Por Ana Maria Barbour e Luís Ferla

É inevitável reconhecer a influência de recursos digitais no trabalho dos pesquisadores em humanidades. Se por um lado o uso de tecnologias nessas áreas aumenta cada vez mais, e com elas novas possibilidades de investigação, por outro, desafios metodológicos e avaliativos se impõem.

Como vantagem, vale destacar a capacidade que as máquinas, softwares e a internet têm de promover uma ciência aberta, isto é, a democratização do conhecimento, com a ampliação do alcance social da produção acadêmica e incorporação de contingentes extrauniversitários. Tais objetivos têm sido muitas vezes perseguidos por meio de projetos colaborativos e compartilhados – que envolvem acadêmicos e a comunidade –, viabilizados pelas próprias tecnologias utilizadas.

Como desafio vemos, entre outros, o conflito  entre as exigências de precisão do mundo dos computadores e a inexatidão das humanidades, sempre à volta com as subjetividades inerentes à interpretação da vida social. Sem falar na falta de critérios institucionais para avaliar o trabalho do pesquisador em projetos de humanidades digitais, estando aqueles ainda presos ao paradigma do texto impresso.

Dentre as tecnologias que despertaram o interesse dos historiadores desde os anos 2000 estão os Sistemas de Informação Geográfica (SIG).
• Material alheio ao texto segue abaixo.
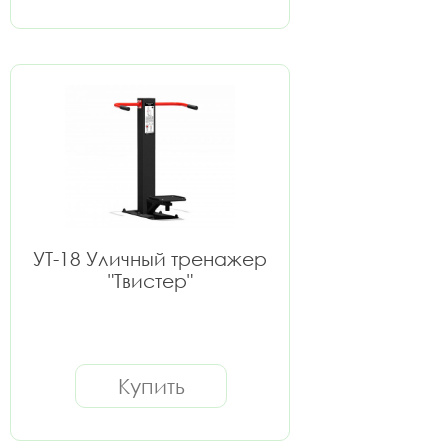
УТ-18 Уличный тренажер
"Твистер"
Купить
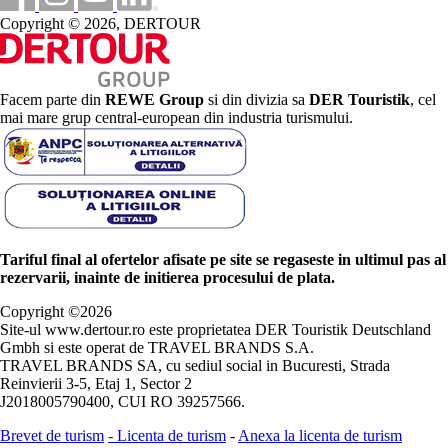
Copyright © 2026, DERTOUR
Facem parte din
REWE Group
si din divizia sa
DER Touristik
, cel
mai mare grup central-european din industria turismului.
Tariful final al ofertelor afisate pe site se regaseste in ultimul pas al
rezervarii, inainte de initierea procesului de plata.
Copyright ©
2026
Site-ul www.dertour.ro este proprietatea DER Touristik Deutschland
Gmbh si este operat de TRAVEL BRANDS S.A.
TRAVEL BRANDS SA, cu sediul social in Bucuresti, Strada
Reinvierii 3-5, Etaj 1, Sector 2
J2018005790400, CUI RO 39257566.
Brevet de turism
-
Licenta de turism
-
Anexa la licenta de turism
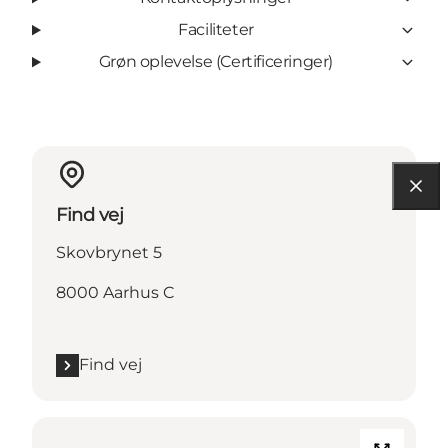
Faciliteter
Grøn oplevelse (Certificeringer)
Find vej
Skovbrynet 5
8000 Aarhus C
Find vej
Trata-se de projetos elaborados com softwares que permitem gerenciar grandes quantidades de dados, dando sua localização no espaço e no tempo, sendo o mapa a forma mais fácil de comunicar os resultados dessas análises. 

Um exemplo bem-sucedido, que agrega os princípios da ciência aberta e o uso de SIG Histórico, é o portal Pauliceia 2.0 – lançado em sua versão beta em 2018 – que propõe o mapeamento colaborativo da história da cidade de São Paulo entre 1870 a 1940. A iniciativa reúne pesquisadores da Unifesp, INPE e da Emory University, e teve financiamento da Fapesp.
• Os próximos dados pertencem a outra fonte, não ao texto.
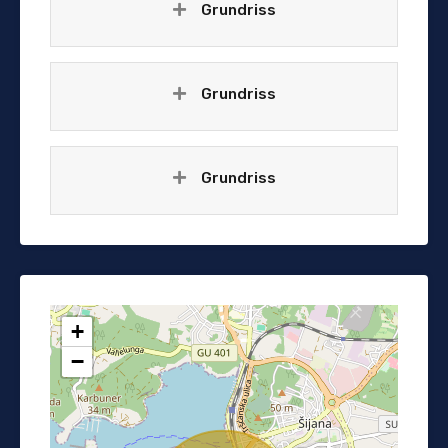
Grundriss
Grundriss
Grundriss
+
−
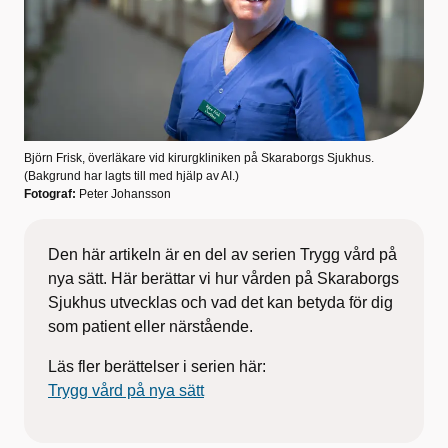
Björn Frisk, överläkare vid kirurgkliniken på Skaraborgs Sjukhus.
(Bakgrund har lagts till med hjälp av AI.)
Fotograf:
Peter Johansson
Den här artikeln är en del av serien Trygg vård på
nya sätt. Här berättar vi hur vården på Skaraborgs
Sjukhus utvecklas och vad det kan betyda för dig
som patient eller närstående.
Läs fler berättelser i serien här:
Trygg vård på nya sätt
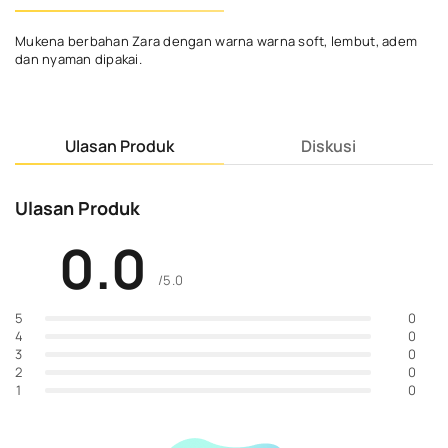
Mukena berbahan Zara dengan warna warna soft, lembut, adem
dan nyaman dipakai.
Ulasan Produk
Diskusi
Ulasan Produk
0.0
/5.0
0
5
0
4
0
3
0
2
0
1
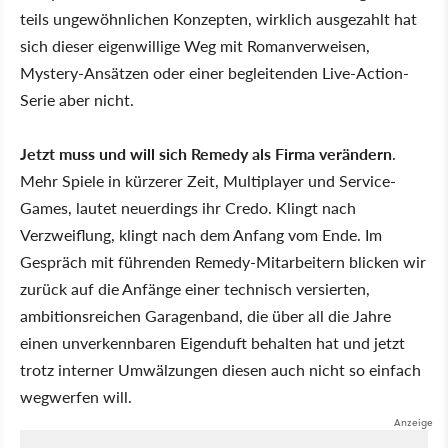
teils ungewöhnlichen Konzepten, wirklich ausgezahlt hat
sich dieser eigenwillige Weg mit Romanverweisen,
Mystery-Ansätzen oder einer begleitenden Live-Action-
Serie aber nicht.
Jetzt muss und will sich Remedy als Firma verändern
.
Mehr Spiele in kürzerer Zeit, Multiplayer und Service-
Games, lautet neuerdings ihr Credo. Klingt nach
Verzweiflung, klingt nach dem Anfang vom Ende. Im
Gespräch mit führenden Remedy-Mitarbeitern blicken wir
zurück auf die Anfänge einer technisch versierten,
ambitionsreichen Garagenband, die über all die Jahre
einen unverkennbaren Eigenduft behalten hat und jetzt
trotz interner Umwälzungen diesen auch nicht so einfach
wegwerfen will.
Ali, qualquer pessoa pode alimentar os seus dados espacializáveis, tendo como resultado uma visualização de sua pesquisa, podendo usá-la em produções científicas. Ao mesmo tempo, a cada alimentação, a base comum é enriquecida, transformando-se em um acervo de material de pesquisa passível de dar suporte a reflexões historiográficas. O controle da informação sobre o conteúdo colocado cabe à própria comunidade de usuários, semelhante ao modelo Wikipedia. A interface inclui ainda um geolocalizador, que possibilita ao usuário localizar endereços do passado (entenda melhor aqui a concepção do projeto).

Hoje já é possível encontrar camadas de usuários sobre temas diversos, como a produzida pelo grupo Hímaco, mostrando a abrangência da grande e trágica enchente de 1929. Essa camada pode ser contraposta a outras e subsidiar análises. Por exemplo, a camada de indústrias do Bom Retiro do começo do século 20, criada também pelo grupo Hímaco com base na pesquisa da professora Sarah Feldman, da USP. A contraposição sugere as fábricas que, possivelmente, foram atingidas pelas águas em 1929.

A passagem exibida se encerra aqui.